LES SUJETS

L'utilisation de pesticides au Brésil continue de croître. Les cas de contamination commencent à être évidents et la société civile lance une campagne nationale

L'utilisation de pesticides au Brésil continue de croître. Les cas de contamination commencent à être évidents et la société civile lance une campagne nationale

Par Campagne pour un Brésil sans OGM

Une enquête menée à l'Université fédérale du Mato Grosso et publiée en mars 2011 a révélé qu'à Lucas do Rio Verde (Mato Grosso), même le lait maternel est contaminé par des produits agrochimiques.
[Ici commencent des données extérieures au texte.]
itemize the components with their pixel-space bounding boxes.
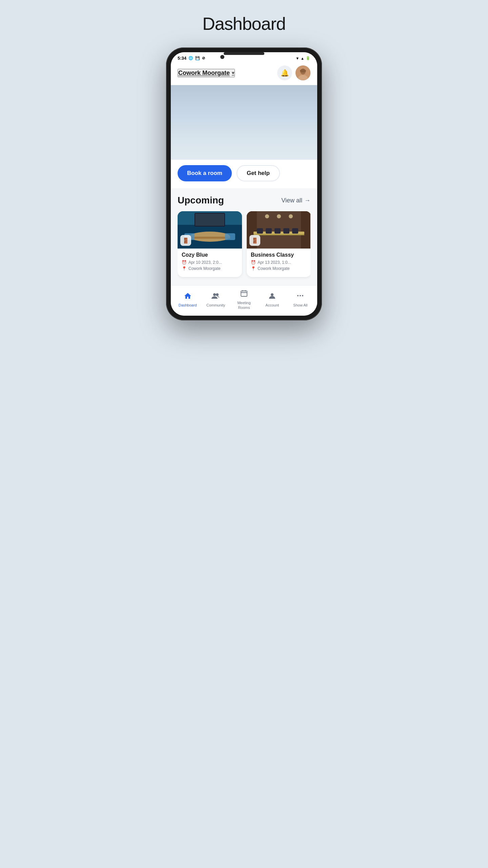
card-location: 📍 Cowork Moorgate (182, 266, 238, 271)
phone-frame: 5:34 🌐 💾 ⊘ ▼ ▲ 🔋 Cowork Moorgate ▾ 🔔 (166, 47, 322, 320)
hero-image (171, 85, 317, 160)
svg-point-81 (265, 214, 269, 218)
svg-rect-78 (274, 228, 281, 234)
header-icons: 🔔 (277, 65, 310, 80)
status-icon-globe: 🌐 (188, 56, 193, 60)
home-icon (184, 292, 192, 301)
card-info: Business Classy ⏰ Apr 13 2023, 1:0... 📍 … (247, 249, 310, 277)
action-buttons: Book a room Get help (171, 160, 317, 188)
view-all-button[interactable]: View all → (281, 197, 310, 204)
card-date-text: Apr 13 2023, 1:0... (258, 260, 291, 265)
svg-rect-75 (253, 234, 304, 235)
svg-rect-89 (241, 291, 247, 296)
clock-icon: ⏰ (182, 260, 187, 265)
battery-icon: 🔋 (306, 56, 310, 60)
card-image: 🚪 (178, 211, 242, 249)
notifications-button[interactable]: 🔔 (277, 65, 292, 80)
svg-point-3 (300, 69, 306, 73)
wifi-icon: ▼ (296, 56, 299, 60)
account-icon (268, 292, 276, 301)
status-time: 5:34 (178, 56, 186, 61)
section-header: Upcoming View all → (178, 195, 310, 206)
svg-point-93 (302, 295, 303, 296)
room-card[interactable]: 🚪 Business Classy ⏰ Apr 13 2023, 1:0... … (247, 211, 310, 277)
upcoming-title: Upcoming (178, 195, 224, 206)
app-header: Cowork Moorgate ▾ 🔔 (171, 63, 317, 85)
status-icon-block: ⊘ (202, 56, 205, 60)
svg-rect-68 (225, 233, 235, 240)
location-icon: 📍 (251, 266, 256, 271)
upcoming-section: Upcoming View all → (171, 188, 317, 285)
sky-background (171, 85, 317, 160)
book-room-button[interactable]: Book a room (178, 165, 232, 181)
nav-item-community[interactable]: Community (202, 292, 230, 308)
status-bar: 5:34 🌐 💾 ⊘ ▼ ▲ 🔋 (171, 52, 317, 63)
nav-label-meeting-rooms: Meeting Rooms (237, 300, 250, 310)
nav-item-dashboard[interactable]: Dashboard (174, 292, 202, 308)
hero-image-area (171, 85, 317, 160)
get-help-button[interactable]: Get help (237, 165, 280, 181)
location-selector[interactable]: Cowork Moorgate ▾ (178, 69, 235, 77)
card-date-text: Apr 10 2023, 2:0... (188, 260, 222, 265)
page-title: Dashboard (202, 14, 285, 34)
avatar-button[interactable] (296, 65, 310, 80)
svg-rect-80 (292, 228, 298, 234)
card-info: Cozy Blue ⏰ Apr 10 2023, 2:0... 📍 Cowork… (178, 249, 242, 277)
community-icon (211, 292, 220, 301)
nav-label-show-all: Show All (293, 303, 307, 308)
clock-icon: ⏰ (251, 260, 256, 265)
cards-scroll: 🚪 Cozy Blue ⏰ Apr 10 2023, 2:0... 📍 Cowo… (178, 211, 310, 280)
bell-icon: 🔔 (281, 69, 289, 77)
phone-screen: 5:34 🌐 💾 ⊘ ▼ ▲ 🔋 Cowork Moorgate ▾ 🔔 (171, 52, 317, 316)
location-icon: 📍 (182, 266, 187, 271)
room-card[interactable]: 🚪 Cozy Blue ⏰ Apr 10 2023, 2:0... 📍 Cowo… (178, 211, 242, 277)
bottom-nav: Dashboard Community (171, 285, 317, 316)
arrow-right-icon: → (304, 197, 310, 204)
card-date: ⏰ Apr 13 2023, 1:0... (251, 260, 307, 265)
svg-point-87 (213, 293, 216, 296)
location-name: Cowork Moorgate (178, 70, 230, 77)
svg-point-83 (289, 214, 293, 218)
building-scene (171, 85, 317, 160)
svg-rect-79 (283, 228, 289, 234)
nav-item-meeting-rooms[interactable]: Meeting Rooms (230, 290, 258, 310)
svg-rect-66 (189, 237, 230, 239)
status-icon-storage: 💾 (195, 56, 200, 60)
svg-rect-73 (301, 211, 310, 249)
card-image: 🚪 (247, 211, 310, 249)
signal-icon: ▲ (301, 56, 304, 60)
svg-rect-76 (257, 228, 263, 234)
status-left: 5:34 🌐 💾 ⊘ (178, 56, 205, 61)
svg-point-91 (297, 295, 299, 296)
svg-rect-70 (195, 214, 224, 226)
nav-label-account: Account (265, 303, 279, 308)
card-location: 📍 Cowork Moorgate (251, 266, 307, 271)
svg-point-90 (271, 293, 273, 296)
more-dots-icon (297, 292, 304, 301)
card-date: ⏰ Apr 10 2023, 2:0... (182, 260, 238, 265)
nav-item-account[interactable]: Account (258, 292, 286, 308)
card-location-text: Cowork Moorgate (258, 266, 290, 271)
svg-point-88 (216, 293, 219, 296)
nav-label-dashboard: Dashboard (179, 303, 197, 308)
avatar (296, 65, 310, 80)
chevron-down-icon: ▾ (232, 70, 234, 76)
svg-point-82 (277, 214, 281, 218)
card-name: Cozy Blue (182, 252, 238, 258)
status-right: ▼ ▲ 🔋 (296, 56, 310, 60)
svg-point-92 (300, 295, 301, 296)
room-icon-badge: 🚪 (249, 235, 260, 246)
camera-dot (220, 55, 224, 59)
calendar-icon (240, 290, 248, 299)
svg-rect-77 (266, 228, 272, 234)
card-location-text: Cowork Moorgate (188, 266, 221, 271)
view-all-label: View all (281, 197, 302, 204)
room-icon-badge: 🚪 (180, 235, 191, 246)
nav-label-community: Community (206, 303, 225, 308)
card-name: Business Classy (251, 252, 307, 258)
nav-item-show-all[interactable]: Show All (286, 292, 314, 308)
Selon les chercheurs, une grande partie de cette contamination provient de l'abondante pulvérisation effectuée dans la région.


Une autre année passe et le Brésil maintient toujours son classement de premier consommateur mondial de pesticides, record qu'il a réalisé pour la première fois en 2008. Un record peu enviable, dont les conséquences commencent à être plus claires pour le grand public.

Selon les données de l'Union des industries des produits agrochimiques (Sindag), 986 500 tonnes de pesticides ont été consommées en 2008 et plus d'un million de tonnes en 2009 (soit 5,2 kg de produits agrochimiques par Brésilien et par an). Bien que le Sindag et d'autres sources du secteur agroalimentaire aient publié des déclarations commémorant ces chiffres, où ils vantaient l'utilisation des produits agrochimiques comme "application de la technologie", la presse nationale a commencé petit à petit à publier des informations reliant l'abus de pesticides à la contamination des aliments , dommages à l'environnement et à la santé. Sindag n'a publié aucune donnée sur le volume de pesticides vendus en 2010; il se limite à informer que la valeur des ventes réalisées au cours de la période était de 7,2 milliards de dollars. Il a cependant souligné que cette valeur représente une augmentation de 9% par rapport à l'année précédente.

De nouvelles recherches montrent la véritable ampleur de la pollution en cours.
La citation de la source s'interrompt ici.